Among these, the ITS culture could still claim pride of place. But storm clouds were gathering over the Lab. The PDP-10 technology ITS depended on was aging, and the Lab itself was split into factions by the first attempts to commercialize AI technology. Some of the Lab's (and SAIL's and CMU's) best were lured away to high-paying jobs at startup companies.
The death blow came in 1983, when DEC cancelled its follow-on to the PDP-10 in order to concentrate on the PDP-11 and VAX lines. ITS no longer had a future. Because it wasn't portable, it was more effort than anyone could afford to move ITS to new hardware. The Berkeley variant of Unix running on a VAX became the hacking system par excellence, and anyone with an eye on the future could see that microcomputers were growing in power so rapidly that they were likely to sweep all before them.

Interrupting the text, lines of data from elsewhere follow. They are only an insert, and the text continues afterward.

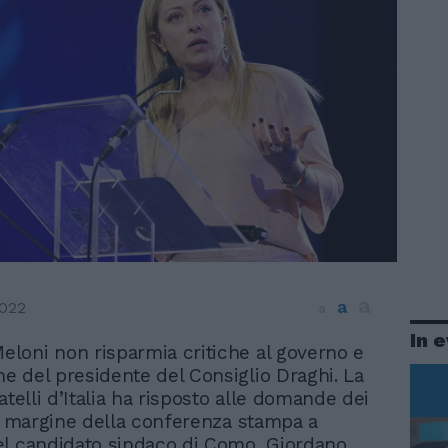
a
a
022
a
In 
Meloni non risparmia critiche al governo e
one del presidente del Consiglio Draghi. La
atelli d’Italia ha risposto alle domande dei
 a margine della conferenza stampa a
l candidato sindaco di Como, Giordano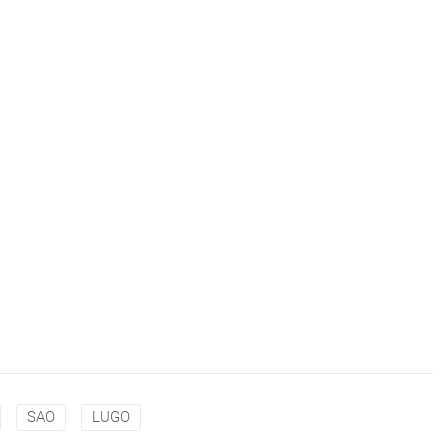
SAO
LUGO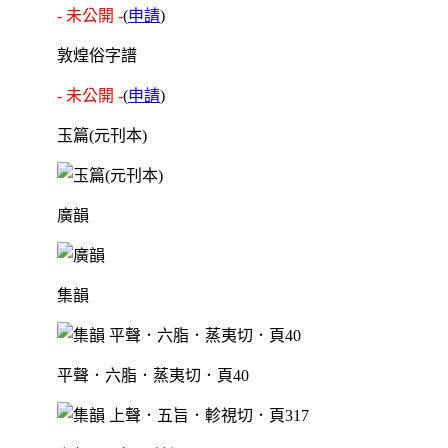
- 未公開 -
(
申請
)
敦煌俗字譜
- 未公開 -
(
申請
)
玉篇(元刊本)
廣韻
集韻
平聲．六脂．蒸夷切．頁40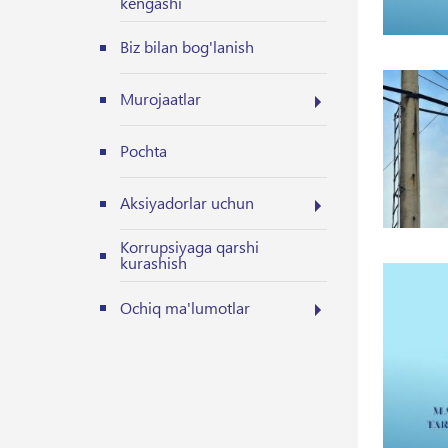
kengashi
Biz bilan bog'lanish
Murojaatlar
Pochta
Aksiyadorlar uchun
Korrupsiyaga qarshi
kurashish
Ochiq ma'lumotlar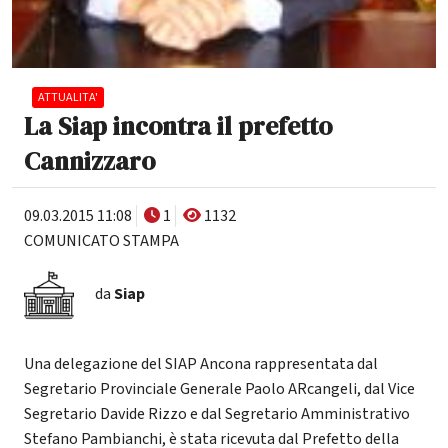
ATTUALITA'
La Siap incontra il prefetto
Cannizzaro
09.03.2015 11:08
1
1132
COMUNICATO STAMPA
da
Siap
Una delegazione del SIAP Ancona rappresentata dal
Segretario Provinciale Generale Paolo ARcangeli, dal Vice
Segretario Davide Rizzo e dal Segretario Amministrativo
Stefano Pambianchi, è stata ricevuta dal Prefetto della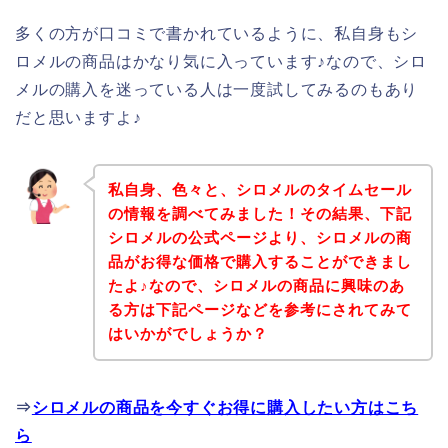
多くの方が口コミで書かれているように、私自身もシ
ロメルの商品はかなり気に入っています♪なので、シロ
メルの購入を迷っている人は一度試してみるのもあり
だと思いますよ♪
私自身、色々と、シロメルのタイムセール
の情報を調べてみました！その結果、下記
シロメルの公式ページより、シロメルの商
品がお得な価格で購入することができまし
たよ♪なので、シロメルの商品に興味のあ
る方は下記ページなどを参考にされてみて
はいかがでしょうか？
⇒
シロメルの商品を今すぐお得に購入したい方はこち
ら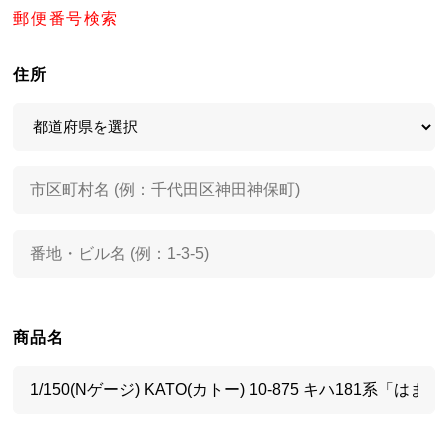
郵便番号検索
住所
商品名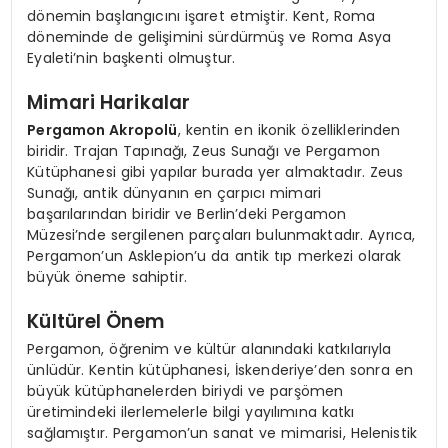
dönemin başlangıcını işaret etmiştir. Kent, Roma
döneminde de gelişimini sürdürmüş ve Roma Asya
Eyaleti’nin başkenti olmuştur.
Mimari Harikalar
Pergamon Akropolü
, kentin en ikonik özelliklerinden
biridir. Trajan Tapınağı, Zeus Sunağı ve Pergamon
Kütüphanesi gibi yapılar burada yer almaktadır. Zeus
Sunağı, antik dünyanın en çarpıcı mimari
başarılarından biridir ve Berlin’deki Pergamon
Müzesi’nde sergilenen parçaları bulunmaktadır. Ayrıca,
Pergamon’un Asklepion’u da antik tıp merkezi olarak
büyük öneme sahiptir.
Kültürel Önem
Pergamon, öğrenim ve kültür alanındaki katkılarıyla
ünlüdür. Kentin kütüphanesi, İskenderiye’den sonra en
büyük kütüphanelerden biriydi ve parşömen
üretimindeki ilerlemelerle bilgi yayılımına katkı
sağlamıştır. Pergamon’un sanat ve mimarisi, Helenistik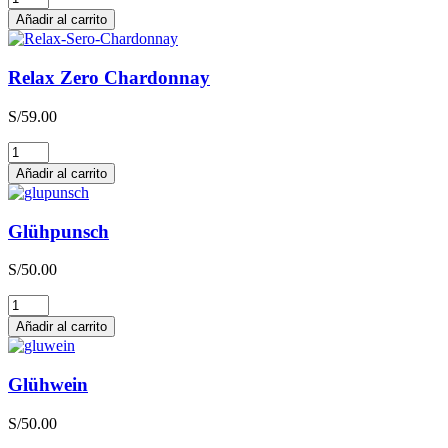
Zero
Añadir al carrito
Sauvignon
Blanc
cantidad
Relax Zero Chardonnay
S/
59.00
Relax
Zero
Añadir al carrito
Chardonnay
cantidad
Glühpunsch
S/
50.00
Glühpunsch
cantidad
Añadir al carrito
Glühwein
S/
50.00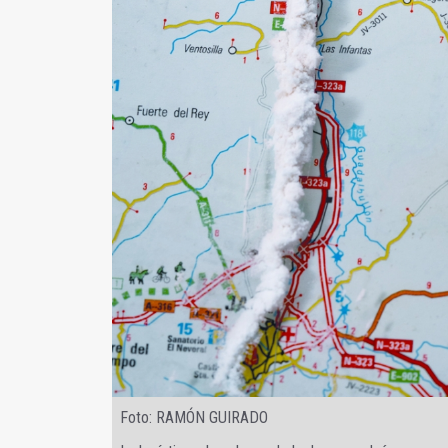
Foto: RAMÓN GUIRADO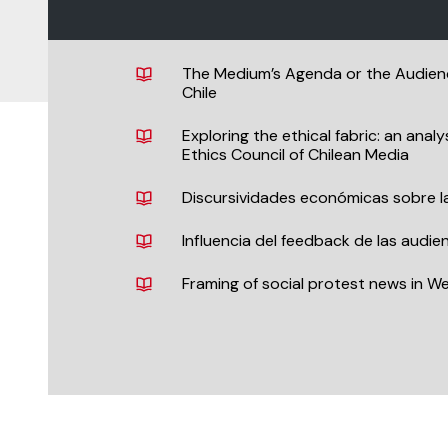
The Medium’s Agenda or the Audience
Chile
Exploring the ethical fabric: an anal
Ethics Council of Chilean Media
Discursividades económicas sobre la 
Influencia del feedback de las audie
Framing of social protest news in W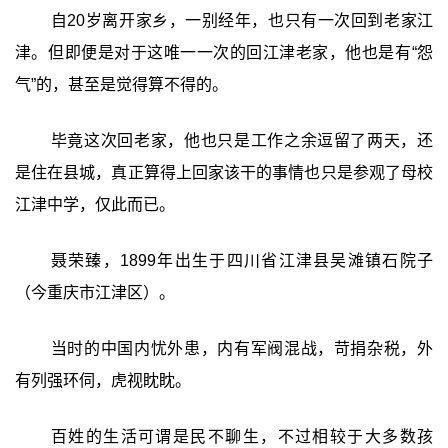
自20岁离开家乡，一别经年，也只有一次回到老家江
津。但即便是对于这唯一一次的回江津老家，他也是有“怨
气”的，甚至是觉得算不得的。
毕竟这次回老家，他也只是工作之余逗留了两天，还
是住在县城，真正算得上回家该干的事情也只是参观了母校
江津中学，仅此而已。
聂荣臻，1899年出生于四川省江津县吴滩镇石院子
（今重庆市江津区）。
当时的中国内忧外患，内有军阀混战，苛捐杂税，外
有列强环伺，虎视眈眈。
百姓的生活可谓是民不聊生，不过相较于大多数孩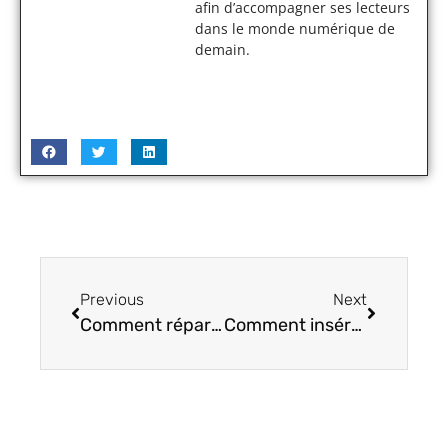
afin d’accompagner ses lecteurs
dans le monde numérique de
demain.
Previous
Next
Comment réparer la protection Web en temps réel de Malwarebytes qui ne s’active pas
Comment insérer une image dans un courriel (Outlook 365)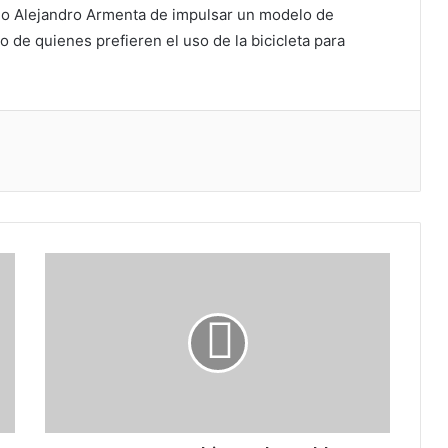
io Alejandro Armenta de impulsar un modelo de
o de quienes prefieren el uso de la bicicleta para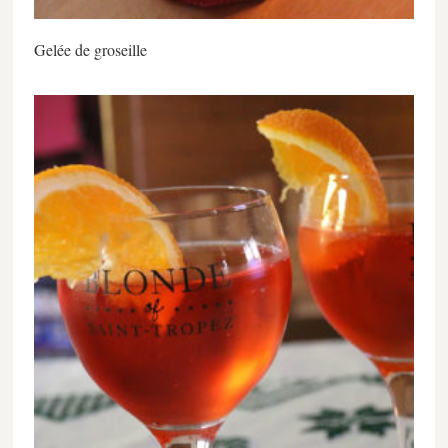
Gelée de groseille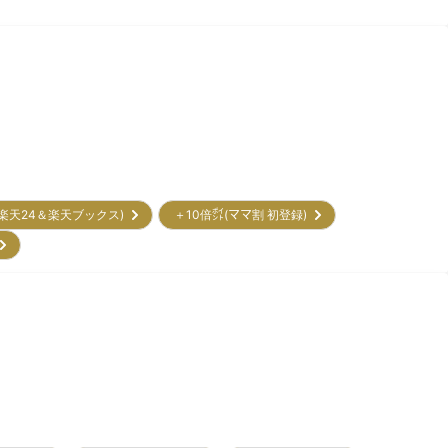
(楽天24＆楽天ブックス)
＋10倍㌽(ママ割 初登録)
)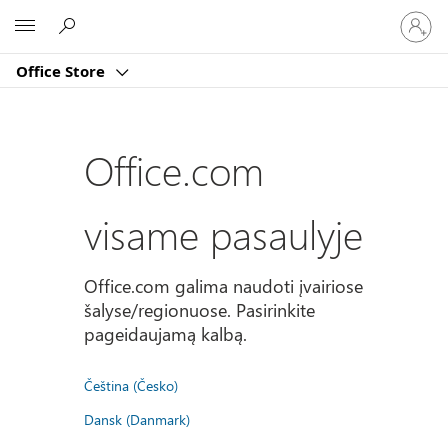
Prisijun
Microsoft
prie
paskyro
Office Store
Office.com
visame pasaulyje
Office.com galima naudoti įvairiose
šalyse/regionuose. Pasirinkite
pageidaujamą kalbą.
Čeština (Česko)
Dansk (Danmark)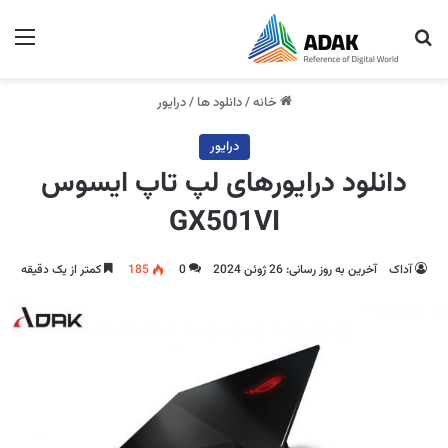
جستجو برای
منو
خانه
/
دانلود ها
/
درایور
درایور
دانلود درایورهای لپ تاپ ایسوس
GX501VI
آداک
آخرین به روز رسانی: 26 ژوئن 2024
0
185
کمتر از یک دقیقه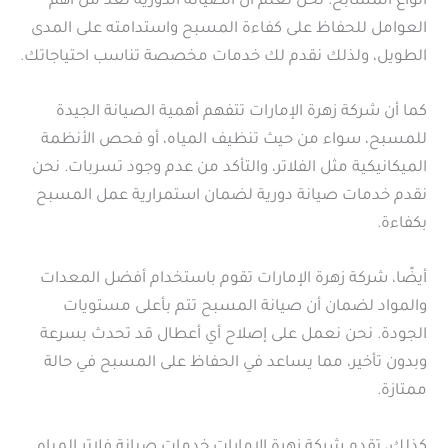
أنواع المسابح. نحن نعلم أن الصيانة الدورية تعد من أهم
العوامل للحفاظ على كفاءة المسبح واستدامته على المدى
الطويل، ولذلك نقدم لك خدمات مخصصة تناسب احتياجاتك.
كما أن شركة زهرة الإمارات تتفهم أهمية الصيانة الجيدة
للمسبح، سواء من حيث تنظيف المياه، أو فحص الأنظمة
الميكانيكية مثل الفلاتر، والتأكد من عدم وجود تسربات. نحن
نقدم خدمات صيانة دورية لضمان استمرارية عمل المسبح
بكفاءة.
أيضًا، شركة زهرة الإمارات تقوم باستخدام أفضل المعدات
والمواد لضمان أن صيانة المسبح تتم بأعلى مستويات
الجودة. نحن نعمل على إصلاح أي أعطال قد تحدث بسرعة
وبدون تأخير، مما يساعد في الحفاظ على المسبح في حالة
ممتازة.
كذلك، تقدم شركة زهرة الإمارات خدمات صيانة فلاتر المياه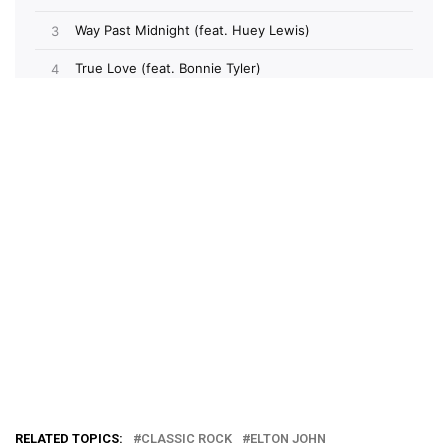
RELATED TOPICS:
CLASSIC ROCK
ELTON JOHN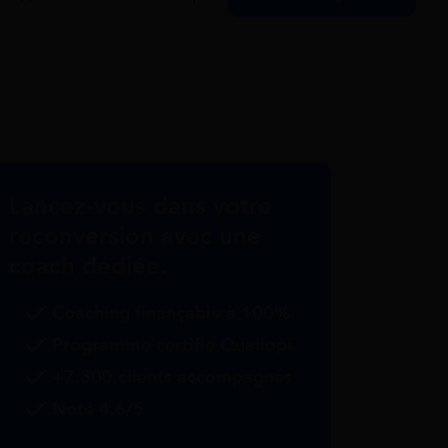
Lancez-vous dans votre
reconversion avec une
coach dédiée.
Coaching finançable à 100%
Programme certifié Qualiopi
+7.300 clients accompagnés
Noté 4.6/5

It was around this time that Levy wrote Hackers. One of his prime informants was Richard M. Stallman (inventor of Emacs), a leading figure at the Lab and its most fanatical holdout against the commercialization of Lab technology.
Stallman (who is usually known by his initials and login name, RMS) went on to form the Free Software Foundation and dedicate himself to producing high-quality free software. Levy eulogized him as ``the last true hacker,'' a description that happily proved incorrect.
Stallman's grandest scheme neatly epitomized the transition hackerdom underwent in the early 80s -- in 1982 he began the construction of an entire clone of Unix, written in C and available for free. Thus, the spirit and tradition of ITS was preserved as an important part of the newer, Unix- and VAX-centered hacker culture.
It was also around this time that microchip and local-area network technology began to have a serious impact on hackerdom. Ethernet and the Motorola 68000 microchip made a potentially potent combination, and several different startups had been formed to build the first generation of what we now call workstations.
In 1982, a group of Unix hackers from Berkeley founded Sun Microsystems on the belief that Unix running on relatively inexpensive 68000-based hardware would prove a winning combination for a wide variety of applications. They were right, and their vision set the pattern for an entire industry. While still priced out of reach of most individuals, workstations were cheap for corporations and universities; networks of them (one to a user) rapidly replaced the older VAXes and other timesharing systems.